Having lived away from family when all my children were young, I have learned that my family is a critical part of my village. From my sister letting my daughter stay with her in another state to get established there before she started college, to my mother watching my sons when they don’t have school or camp, to my father helping to get our other daughter back to college after she came home for an appointment, to my extended family’s annual Christmas and Fourth of July parties, my children are growing up knowing that family relationships are important and family can help get you through the difficult times. My family has offered additional stability for my children when my husband and I were unable to be there. 

Of course, then there is the village that you choose. Those might be other moms you met through playdates or school events, or people you have met through a religious group, or people you grew up with. Sometimes it is just an online group of like-minded parents who you can talk to. This is the part of your village that is the hardest to connect to. These are the people that take time to get to know and trust. But I have found that these are the people who make the most impact on my life. These are the people who you choose and who choose you, not out of obligation or as part of their job, but because they genuinely care. These are the people who keep me afloat. They understand how difficult parenting and family life can be. These are the mom-friends that remind you that today is hat day or who are willing to keep your child with them if you are running ten minutes late for school or practice pickup. These are the people who bring you dinner when they know you have had a bad day. These are the people I missed when I was living in Atlanta and struggling to keep my head above water. These are the people I only began to find after being back in Pittsburgh for several years, and these are the people who I am beyond grateful for. 

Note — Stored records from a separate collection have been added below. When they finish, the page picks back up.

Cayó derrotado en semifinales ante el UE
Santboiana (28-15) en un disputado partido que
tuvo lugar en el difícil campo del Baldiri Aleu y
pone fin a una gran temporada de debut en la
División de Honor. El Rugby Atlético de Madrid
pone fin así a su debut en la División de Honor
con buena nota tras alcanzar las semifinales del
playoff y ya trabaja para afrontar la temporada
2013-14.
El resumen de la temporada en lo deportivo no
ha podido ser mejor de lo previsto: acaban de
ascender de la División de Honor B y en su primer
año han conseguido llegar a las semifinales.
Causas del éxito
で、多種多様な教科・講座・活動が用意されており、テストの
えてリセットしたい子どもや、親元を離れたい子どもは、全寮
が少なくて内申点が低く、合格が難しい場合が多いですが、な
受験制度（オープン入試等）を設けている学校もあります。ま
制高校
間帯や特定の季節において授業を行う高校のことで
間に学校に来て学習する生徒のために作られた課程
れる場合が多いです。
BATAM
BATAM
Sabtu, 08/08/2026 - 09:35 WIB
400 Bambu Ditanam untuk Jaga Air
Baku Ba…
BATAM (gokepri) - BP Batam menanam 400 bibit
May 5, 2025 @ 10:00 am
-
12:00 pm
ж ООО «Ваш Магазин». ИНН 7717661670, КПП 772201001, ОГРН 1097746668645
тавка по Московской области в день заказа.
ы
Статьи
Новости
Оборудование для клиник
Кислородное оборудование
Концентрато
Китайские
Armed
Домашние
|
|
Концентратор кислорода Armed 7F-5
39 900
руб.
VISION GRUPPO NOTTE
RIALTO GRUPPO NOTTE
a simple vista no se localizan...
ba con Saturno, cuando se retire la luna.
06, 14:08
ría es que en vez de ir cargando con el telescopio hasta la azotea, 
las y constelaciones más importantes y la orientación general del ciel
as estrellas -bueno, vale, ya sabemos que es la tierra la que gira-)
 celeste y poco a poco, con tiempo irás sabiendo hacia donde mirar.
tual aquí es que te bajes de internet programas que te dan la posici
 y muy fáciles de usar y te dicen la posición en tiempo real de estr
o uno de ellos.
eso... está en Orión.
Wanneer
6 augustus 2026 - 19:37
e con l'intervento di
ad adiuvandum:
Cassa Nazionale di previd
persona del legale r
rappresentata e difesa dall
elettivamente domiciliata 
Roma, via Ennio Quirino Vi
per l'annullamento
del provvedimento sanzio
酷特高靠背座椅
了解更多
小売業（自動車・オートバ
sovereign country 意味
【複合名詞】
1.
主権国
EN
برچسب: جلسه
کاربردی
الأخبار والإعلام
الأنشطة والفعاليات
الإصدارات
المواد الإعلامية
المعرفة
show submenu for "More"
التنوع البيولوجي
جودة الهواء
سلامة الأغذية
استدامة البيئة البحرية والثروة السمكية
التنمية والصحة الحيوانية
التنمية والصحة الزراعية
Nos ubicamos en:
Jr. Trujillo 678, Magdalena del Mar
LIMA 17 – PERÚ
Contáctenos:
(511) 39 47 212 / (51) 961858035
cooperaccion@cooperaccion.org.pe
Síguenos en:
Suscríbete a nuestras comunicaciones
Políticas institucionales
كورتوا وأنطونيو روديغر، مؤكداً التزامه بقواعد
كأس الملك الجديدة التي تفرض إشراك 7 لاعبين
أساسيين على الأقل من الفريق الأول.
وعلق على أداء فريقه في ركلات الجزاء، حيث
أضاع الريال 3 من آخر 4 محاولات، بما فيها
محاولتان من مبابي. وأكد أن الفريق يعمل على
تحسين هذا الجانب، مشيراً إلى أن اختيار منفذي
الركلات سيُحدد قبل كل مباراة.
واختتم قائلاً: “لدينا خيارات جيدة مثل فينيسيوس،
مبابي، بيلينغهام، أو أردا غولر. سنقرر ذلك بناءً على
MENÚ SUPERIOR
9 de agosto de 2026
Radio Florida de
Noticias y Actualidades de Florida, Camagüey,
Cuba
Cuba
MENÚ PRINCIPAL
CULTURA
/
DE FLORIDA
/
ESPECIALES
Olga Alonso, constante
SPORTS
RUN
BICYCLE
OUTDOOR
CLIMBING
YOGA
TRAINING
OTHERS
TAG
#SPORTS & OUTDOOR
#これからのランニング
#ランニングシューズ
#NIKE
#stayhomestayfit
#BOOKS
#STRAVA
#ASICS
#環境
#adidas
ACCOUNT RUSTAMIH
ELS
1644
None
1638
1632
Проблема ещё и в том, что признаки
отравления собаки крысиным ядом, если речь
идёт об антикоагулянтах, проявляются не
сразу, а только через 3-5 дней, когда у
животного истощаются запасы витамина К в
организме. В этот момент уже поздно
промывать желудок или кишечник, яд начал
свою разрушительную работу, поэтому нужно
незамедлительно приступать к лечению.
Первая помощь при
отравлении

Having a village offers us emotional support, parenting perspectives from others, socialization for us as parents and for our children, and often help caring for ourselves and our children.

My village regularly helps me to find my way through the challenges of conflicting work, sports, school, and event schedules. But most importantly, my children know, without a doubt, that if for some reason Mom or Dad can’t be there for them, there is an entire group of people outside of our house that will make sure they are taken care of. 

Takeaways:

  • Remember that the people in your village are not always just family or friends. Social workers, doctors, teachers, and counselors are great supports when you find yourself not knowing who to turn to. So, don’t be afraid to reach out to them and to seek out professionals whose personalities and treatments fit with your family.

  • Family can be a great source of support for a lot of people. However, they are not an option for everyone. It is ok to look outside your family if you don’t have family available. 

  • Groups like churches, synagogues, mosques, Cub Scouts, dance classes, moms’ groups, and community centers are great places to find your village.

  • Finding your village in friendships takes time. Don’t give up, and don’t feel alone. Joining an online moms’ group can help bridge the gap.

  • Parenting is really hard. No one can do it all. Find your village and use their help when you need to.